X-Cal - yes and no - I haven´t been following the thread on a daily basis - but here I am again - and thx for the kind words /ubbthreads/images/graemlins/blush.gif

But back to business: Some issues which came up lately mostly regarding heat related to the extended use of the MR16 bulbs I think I might share:

We discussed the direct soldering of MR16 bulbs to PR bases to be able to use them in the standard Maglite or equivalent sockets - seems to be a NO as the heat generated by these bulbs on the back side is well above the melting point of standard solder - so be careful out there.

Regarding heat and MR16 bulbs - the typical standard MR16 bulb is trying to have a "cold beam" in relegating most of the heat transfering IR portions to the backside - this is what creates the undesired heat-up effect of the flashlight itself one is experiencing using such bulbs. There are special "warm beam" bulbs like the Osram "Aluminum" version which does transmit the IR out of the bulbs front and stays much cooler on the backside - unfortunately this "Alu" version isn´t available in the high-efficiency IRC flavour (yet?) and I decided to better have the high efficiency output and work around the heat problems somehow - the heat was the reason for the neopren cover I used on the first prototyp.

One "trick" I used was to cover all the back of the bulb with multiple layers of almuminum foil to built up some barrier against the IR beams - which certainly helped a bit. The guy working on the 24AA chassis for the 1h/35W beast is experiementing with special heat resisting epoxy to built up a barrier / shielding between the bulb and the flashlight body - we´ll see how that goes.

Another idea which came up lately is to use high temperature resisting color spray like used to paint car/bike exhausts to cover the back of the bulb in the first place - the specs of such colors is well inside the limits of what the MR16 bulbs would typically reach. Those spray colors are typically available in black but recently also white and silver colors have been spotted.

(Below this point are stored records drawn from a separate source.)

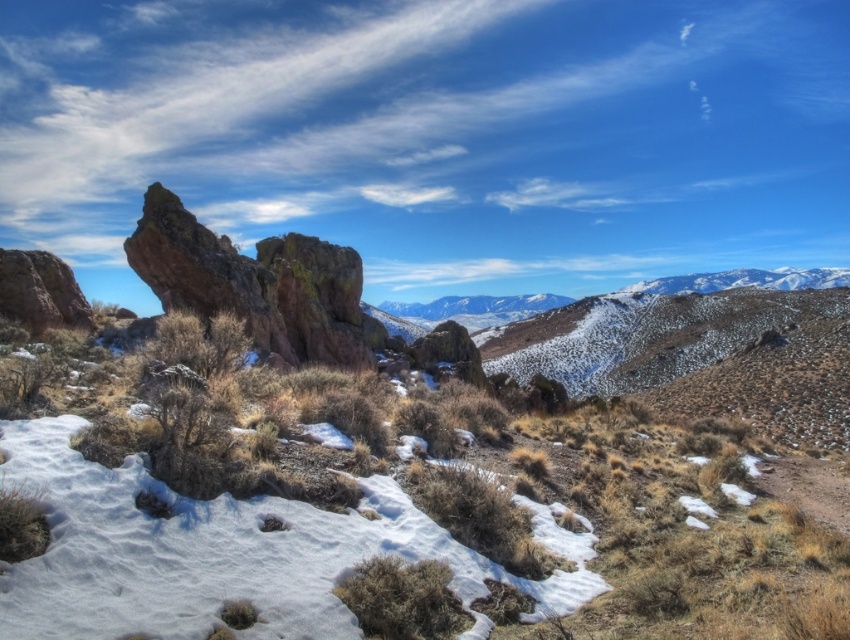 Question: Can you confirm if rustic rock formation at center is positioned to the left of rustic brown rock at center-left?

Choices:
 (A) no
 (B) yes

Answer: (A)

Question: Is rustic rock formation at center bigger than rustic brown rock at center-left?

Choices:
 (A) yes
 (B) no

Answer: (A)

Question: From the image, what is the correct spatial relationship of rustic rock formation at center in relation to rustic brown rock at center-left?

Choices:
 (A) right
 (B) left

Answer: (A) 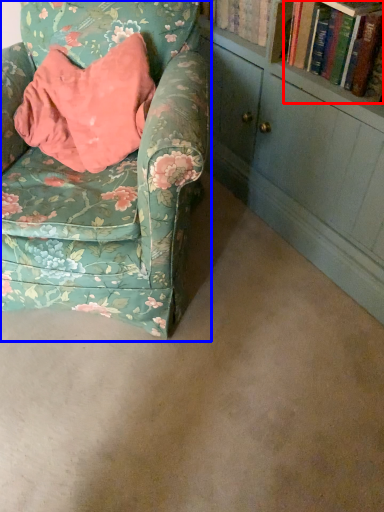 Question: Which object is closer to the camera taking this photo, book (highlighted by a red box) or chair (highlighted by a blue box)?

Choices:
 (A) book
 (B) chair

Answer: (B) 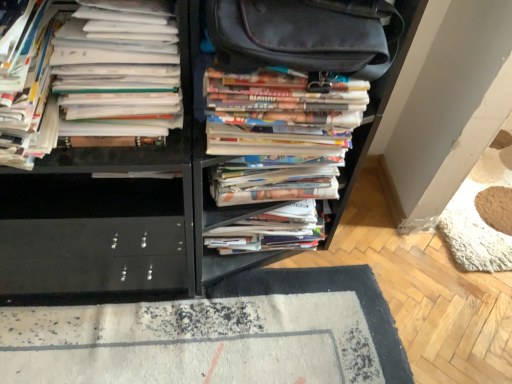 Question: Does white paper stack at left, which is the third book in right-to-left order, lie behind white paper stack at center, which appears as the third book when viewed from the left?

Choices:
 (A) no
 (B) yes

Answer: (A)

Question: Considering the relative positions of white paper stack at left, arranged as the second book when viewed from the left, and white paper stack at center, the 2th book from the right, in the image provided, is white paper stack at left, arranged as the second book when viewed from the left, to the right of white paper stack at center, the 2th book from the right, from the viewer's perspective?

Choices:
 (A) yes
 (B) no

Answer: (B)

Question: Is white paper stack at left, arranged as the second book when viewed from the left, to the left of white paper stack at center, the 2th book from the right, from the viewer's perspective?

Choices:
 (A) no
 (B) yes

Answer: (B)

Question: Is the surface of white paper stack at left, arranged as the second book when viewed from the left, in direct contact with white paper stack at center, which appears as the third book when viewed from the left?

Choices:
 (A) yes
 (B) no

Answer: (B)

Question: Is white paper stack at center, the 2th book from the right, completely or partially inside white paper stack at left, which is the third book in right-to-left order?

Choices:
 (A) no
 (B) yes

Answer: (A)

Question: Relative to multicolored paper stack at center, placed as the 1th book when sorted from right to left, is white paper stack at center, which appears as the third book when viewed from the left, in front or behind?

Choices:
 (A) behind
 (B) front

Answer: (A)

Question: Is point (224, 230) closer or farther from the camera than point (224, 97)?

Choices:
 (A) farther
 (B) closer

Answer: (A)

Question: Is white paper stack at center, which appears as the third book when viewed from the left, spatially inside multicolored paper stack at center, acting as the fourth book starting from the left, or outside of it?

Choices:
 (A) outside
 (B) inside

Answer: (A)

Question: From the image's perspective, relative to multicolored paper stack at center, acting as the fourth book starting from the left, is white paper stack at center, which appears as the third book when viewed from the left, above or below?

Choices:
 (A) above
 (B) below

Answer: (B)

Question: Is point (27, 167) closer or farther from the camera than point (76, 134)?

Choices:
 (A) closer
 (B) farther

Answer: (A)

Question: Is white paper stack at left, which is the first book in left-to-right order, in front of or behind white paper stack at left, arranged as the second book when viewed from the left, in the image?

Choices:
 (A) behind
 (B) front

Answer: (B)

Question: Is white paper stack at left, which is the first book in left-to-right order, wider or thinner than white paper stack at left, arranged as the second book when viewed from the left?

Choices:
 (A) wide
 (B) thin

Answer: (A)

Question: Considering the relative positions of white paper stack at left, which is the 4th book from right to left, and white paper stack at left, arranged as the second book when viewed from the left, in the image provided, is white paper stack at left, which is the 4th book from right to left, to the left or to the right of white paper stack at left, arranged as the second book when viewed from the left,?

Choices:
 (A) left
 (B) right

Answer: (A)

Question: Considering the positions of multicolored paper stack at center, placed as the 1th book when sorted from right to left, and white paper stack at left, arranged as the second book when viewed from the left, in the image, is multicolored paper stack at center, placed as the 1th book when sorted from right to left, wider or thinner than white paper stack at left, arranged as the second book when viewed from the left,?

Choices:
 (A) wide
 (B) thin

Answer: (B)

Question: From the image's perspective, is multicolored paper stack at center, placed as the 1th book when sorted from right to left, positioned above or below white paper stack at left, which is the third book in right-to-left order?

Choices:
 (A) below
 (B) above

Answer: (A)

I suspect the white / silver to work even better as it will also limit the "mechanical" transmission of heat better as the black color will take and distribute heat better than white / silver. I didn´t tested this yet but might try soon and I´ll keep you posted on how that goes.

Another little "trick" I found lately is an even better / cheaper / lighter version of the charger - it will still require some DIY or ready-bought NiMh/NiCd charger circuit (IC based or whatever) able to handle the multiple cells for optimal charging but the power supplied to it was a little bit of a problem. I originally used an AC Power supply I had lying around from an older US Robotics modem (remember you ´ll need around 20V DC to charge 12 cells in series) - this worked quite well after adding a AC-DC transformer to the charging circuit - the next step towards a 1h fast-charger for the 24AA (12x2) setup was a 100W+ 24V Power-Supply designed for low-voltage halogen lamps which also needed some AC-DC conversion and gave me sustained 4A charge currents for that setup - but is quite huge/heavy and therefor not as nice for travelling / camping etc.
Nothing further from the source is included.